AMINOPHYLLINE DYE FREE is a Xanthine Bronchodilator that works by Aminophylline is a salt form of theophylline that exerts bronchodilation by inhibiting phosphodiesterase, increasing intracellular c AMP. It also blocks adenosine receptors, stimulates central respiratory drive, and reduces diaphragmatic fatigue.. ELIXOPHYLLIN is a Xanthine Bronchodilator that works by Inhibits phosphodiesterase, increasing intracellular c AMP, leading to bronchodilation and anti-inflammatory effects.. They differ in pharmacokinetic profiles, FDA-approved indications, and side effect profiles.
Potency comparisons between AMINOPHYLLINE DYE FREE and ELIXOPHYLLIN depend on the specific clinical indication. These are both Xanthine Bronchodilator agents and are not directly interchangeable by dose. A physician or clinical pharmacist should guide any therapeutic switching decisions.
The standard adult dose of AMINOPHYLLINE DYE FREE is: Loading dose: 6 mg/kg IV over 30 minutes (use ideal body weight). Maintenance: 0.5-0.7 mg/kg/hour IV infusion for non-smoking adults; 0.8-1.0 mg/kg/hour for smokers. Oral: 200-400 mg every 6-8 hours (extended-release formulations available).. The standard adult dose of ELIXOPHYLLIN is: Theophylline (Elixophyllin) immediate-release: Initial dose 300 mg/day PO divided every 6-8 hours; titrate based on serum theophylline concentration (target 5-15 mcg/m L). Typical adult dose 400-600 mg/day PO divided every 6-8 hours. Sustained-release: 400-600 mg/day PO every 12 hours.. Dosing should always be individualized based on indication, renal and hepatic function, age, and other patient factors.

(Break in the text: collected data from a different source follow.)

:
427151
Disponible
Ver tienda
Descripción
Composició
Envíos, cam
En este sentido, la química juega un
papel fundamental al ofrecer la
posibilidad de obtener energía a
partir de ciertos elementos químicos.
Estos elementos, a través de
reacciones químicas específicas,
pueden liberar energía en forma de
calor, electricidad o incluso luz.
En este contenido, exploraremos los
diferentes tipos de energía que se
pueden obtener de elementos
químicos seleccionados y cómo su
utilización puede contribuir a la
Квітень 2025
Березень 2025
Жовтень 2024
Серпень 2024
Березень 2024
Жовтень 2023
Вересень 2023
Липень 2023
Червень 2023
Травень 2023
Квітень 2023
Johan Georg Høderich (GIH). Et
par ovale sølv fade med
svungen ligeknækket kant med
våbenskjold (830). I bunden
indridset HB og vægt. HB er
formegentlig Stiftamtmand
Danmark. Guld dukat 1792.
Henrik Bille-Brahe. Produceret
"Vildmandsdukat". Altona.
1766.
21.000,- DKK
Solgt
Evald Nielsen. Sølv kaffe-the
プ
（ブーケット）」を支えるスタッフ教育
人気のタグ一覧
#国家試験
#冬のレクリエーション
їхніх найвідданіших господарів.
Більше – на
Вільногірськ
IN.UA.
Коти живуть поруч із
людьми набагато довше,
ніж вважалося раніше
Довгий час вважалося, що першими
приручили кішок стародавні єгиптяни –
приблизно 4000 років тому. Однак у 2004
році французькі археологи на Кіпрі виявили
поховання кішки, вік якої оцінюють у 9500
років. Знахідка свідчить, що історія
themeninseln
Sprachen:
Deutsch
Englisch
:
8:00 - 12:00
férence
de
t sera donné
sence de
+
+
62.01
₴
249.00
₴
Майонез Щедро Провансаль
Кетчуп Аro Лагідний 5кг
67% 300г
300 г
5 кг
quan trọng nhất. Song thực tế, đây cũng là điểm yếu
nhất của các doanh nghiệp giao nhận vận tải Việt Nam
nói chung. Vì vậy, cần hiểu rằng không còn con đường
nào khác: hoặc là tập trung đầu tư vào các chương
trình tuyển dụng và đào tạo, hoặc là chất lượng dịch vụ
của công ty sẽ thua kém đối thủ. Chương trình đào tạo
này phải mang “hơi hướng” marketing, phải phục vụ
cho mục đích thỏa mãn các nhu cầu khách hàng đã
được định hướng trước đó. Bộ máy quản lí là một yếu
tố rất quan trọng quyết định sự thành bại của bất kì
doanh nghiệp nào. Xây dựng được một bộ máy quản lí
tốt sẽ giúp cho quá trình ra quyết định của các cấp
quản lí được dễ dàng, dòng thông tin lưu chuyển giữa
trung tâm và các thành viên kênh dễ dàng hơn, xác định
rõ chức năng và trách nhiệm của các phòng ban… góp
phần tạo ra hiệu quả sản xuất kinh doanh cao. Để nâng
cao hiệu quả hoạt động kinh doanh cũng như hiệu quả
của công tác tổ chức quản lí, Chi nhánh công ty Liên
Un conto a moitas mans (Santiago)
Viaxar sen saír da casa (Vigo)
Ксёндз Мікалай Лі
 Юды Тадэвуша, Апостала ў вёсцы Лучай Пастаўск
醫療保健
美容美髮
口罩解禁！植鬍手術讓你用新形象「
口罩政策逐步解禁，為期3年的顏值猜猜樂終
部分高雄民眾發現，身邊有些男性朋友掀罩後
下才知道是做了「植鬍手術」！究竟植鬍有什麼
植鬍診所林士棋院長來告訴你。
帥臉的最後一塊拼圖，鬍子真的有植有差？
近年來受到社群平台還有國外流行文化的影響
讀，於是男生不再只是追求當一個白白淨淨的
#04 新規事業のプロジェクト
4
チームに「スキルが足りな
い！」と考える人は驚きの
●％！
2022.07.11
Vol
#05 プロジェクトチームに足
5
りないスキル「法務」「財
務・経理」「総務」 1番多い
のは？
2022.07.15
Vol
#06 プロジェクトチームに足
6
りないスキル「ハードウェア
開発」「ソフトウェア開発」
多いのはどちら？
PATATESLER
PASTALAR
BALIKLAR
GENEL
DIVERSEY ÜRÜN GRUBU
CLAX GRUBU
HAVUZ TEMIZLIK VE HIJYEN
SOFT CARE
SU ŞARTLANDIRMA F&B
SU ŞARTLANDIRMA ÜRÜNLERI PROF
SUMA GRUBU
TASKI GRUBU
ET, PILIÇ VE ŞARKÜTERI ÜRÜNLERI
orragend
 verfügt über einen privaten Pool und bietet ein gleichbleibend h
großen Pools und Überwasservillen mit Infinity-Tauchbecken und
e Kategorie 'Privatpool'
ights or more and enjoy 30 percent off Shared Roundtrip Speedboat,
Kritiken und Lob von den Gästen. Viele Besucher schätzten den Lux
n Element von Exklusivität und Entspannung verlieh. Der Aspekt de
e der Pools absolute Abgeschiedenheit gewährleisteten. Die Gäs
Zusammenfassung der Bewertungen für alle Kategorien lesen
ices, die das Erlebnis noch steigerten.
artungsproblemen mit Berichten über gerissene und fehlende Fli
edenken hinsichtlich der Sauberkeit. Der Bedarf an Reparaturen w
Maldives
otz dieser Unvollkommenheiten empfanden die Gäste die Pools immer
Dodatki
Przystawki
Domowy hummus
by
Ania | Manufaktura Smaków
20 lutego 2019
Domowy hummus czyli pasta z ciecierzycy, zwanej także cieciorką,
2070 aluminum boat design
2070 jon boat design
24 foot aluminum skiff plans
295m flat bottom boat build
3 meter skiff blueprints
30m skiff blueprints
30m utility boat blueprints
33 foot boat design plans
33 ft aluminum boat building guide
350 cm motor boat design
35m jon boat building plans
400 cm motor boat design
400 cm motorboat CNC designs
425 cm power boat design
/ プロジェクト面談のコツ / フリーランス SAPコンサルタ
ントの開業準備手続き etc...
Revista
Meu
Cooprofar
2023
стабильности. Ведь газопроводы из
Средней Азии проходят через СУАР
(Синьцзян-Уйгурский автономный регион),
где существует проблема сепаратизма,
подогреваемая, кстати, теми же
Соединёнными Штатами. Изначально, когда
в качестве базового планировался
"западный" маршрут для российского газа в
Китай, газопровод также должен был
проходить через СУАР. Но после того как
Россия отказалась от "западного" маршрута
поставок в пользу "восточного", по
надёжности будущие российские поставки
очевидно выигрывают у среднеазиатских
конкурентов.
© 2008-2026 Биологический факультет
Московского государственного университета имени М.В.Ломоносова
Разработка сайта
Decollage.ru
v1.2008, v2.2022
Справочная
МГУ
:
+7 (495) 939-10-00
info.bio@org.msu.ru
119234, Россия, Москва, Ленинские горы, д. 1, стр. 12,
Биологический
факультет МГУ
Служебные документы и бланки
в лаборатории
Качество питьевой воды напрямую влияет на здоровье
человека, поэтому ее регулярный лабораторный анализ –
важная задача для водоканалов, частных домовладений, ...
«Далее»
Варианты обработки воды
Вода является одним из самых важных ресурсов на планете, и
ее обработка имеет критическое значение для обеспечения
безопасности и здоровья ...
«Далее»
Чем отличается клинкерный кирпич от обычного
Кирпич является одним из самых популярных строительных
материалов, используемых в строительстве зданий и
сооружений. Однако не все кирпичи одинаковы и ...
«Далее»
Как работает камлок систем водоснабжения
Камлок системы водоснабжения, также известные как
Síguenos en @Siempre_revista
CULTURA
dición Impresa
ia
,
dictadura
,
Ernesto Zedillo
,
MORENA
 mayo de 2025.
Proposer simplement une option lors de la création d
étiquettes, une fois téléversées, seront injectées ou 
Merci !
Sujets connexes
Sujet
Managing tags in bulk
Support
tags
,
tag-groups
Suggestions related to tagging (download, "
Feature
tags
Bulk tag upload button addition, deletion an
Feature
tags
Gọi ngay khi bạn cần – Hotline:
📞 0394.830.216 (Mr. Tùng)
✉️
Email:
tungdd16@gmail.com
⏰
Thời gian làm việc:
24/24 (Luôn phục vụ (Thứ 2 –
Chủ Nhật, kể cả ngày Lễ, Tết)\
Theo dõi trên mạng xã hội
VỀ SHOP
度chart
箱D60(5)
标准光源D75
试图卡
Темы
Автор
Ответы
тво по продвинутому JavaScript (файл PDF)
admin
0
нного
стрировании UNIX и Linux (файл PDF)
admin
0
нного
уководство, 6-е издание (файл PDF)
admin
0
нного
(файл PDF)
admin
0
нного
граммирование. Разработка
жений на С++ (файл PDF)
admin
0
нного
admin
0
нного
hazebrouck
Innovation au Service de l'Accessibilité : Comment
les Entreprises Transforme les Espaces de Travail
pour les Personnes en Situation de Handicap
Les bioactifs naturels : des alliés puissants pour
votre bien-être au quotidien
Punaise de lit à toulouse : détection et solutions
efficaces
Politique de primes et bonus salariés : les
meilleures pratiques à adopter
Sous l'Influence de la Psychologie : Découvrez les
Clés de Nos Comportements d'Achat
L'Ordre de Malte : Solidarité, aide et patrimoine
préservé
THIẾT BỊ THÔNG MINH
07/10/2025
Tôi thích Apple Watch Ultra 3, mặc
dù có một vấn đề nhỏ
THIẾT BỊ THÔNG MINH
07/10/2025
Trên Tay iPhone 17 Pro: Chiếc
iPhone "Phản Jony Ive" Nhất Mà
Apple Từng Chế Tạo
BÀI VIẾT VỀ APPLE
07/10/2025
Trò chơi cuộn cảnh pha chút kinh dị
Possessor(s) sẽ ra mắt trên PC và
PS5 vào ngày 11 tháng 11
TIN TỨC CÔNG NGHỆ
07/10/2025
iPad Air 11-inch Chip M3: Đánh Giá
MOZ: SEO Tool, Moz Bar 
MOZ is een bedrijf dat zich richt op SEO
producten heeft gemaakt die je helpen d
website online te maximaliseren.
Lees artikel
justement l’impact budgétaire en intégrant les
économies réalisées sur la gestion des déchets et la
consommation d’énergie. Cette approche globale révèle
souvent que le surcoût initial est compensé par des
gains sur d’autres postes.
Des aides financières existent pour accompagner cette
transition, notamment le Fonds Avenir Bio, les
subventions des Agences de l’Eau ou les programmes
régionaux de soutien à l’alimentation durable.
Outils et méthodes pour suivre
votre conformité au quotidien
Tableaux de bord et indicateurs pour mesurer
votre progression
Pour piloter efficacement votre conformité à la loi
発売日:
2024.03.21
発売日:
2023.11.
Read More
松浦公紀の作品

No direct drug-drug interaction has been formally documented between AMINOPHYLLINE DYE FREE and ELIXOPHYLLIN in current clinical databases. However, individual patient risk factors including other medications, organ function, and comorbidities should always be evaluated by a qualified healthcare provider.
The maternal-fetal safety profiles differ. AMINOPHYLLINE DYE FREE is classified as Category C. Pregnancy Category C. First trimester: No adequate human studies; animal studies show no teratogenicity at clinically relevant doses. Second and third trimesters: Potential risk of. ELIXOPHYLLIN is classified as Category C. Pregnancy Category C. First trimester: Studies in animals have shown an increased risk of fetal malformations (e.g., cardiac defects, cleft palate) at high doses. Human data limite. Always consult a maternal-fetal medicine specialist before taking either drug during pregnancy or lactation.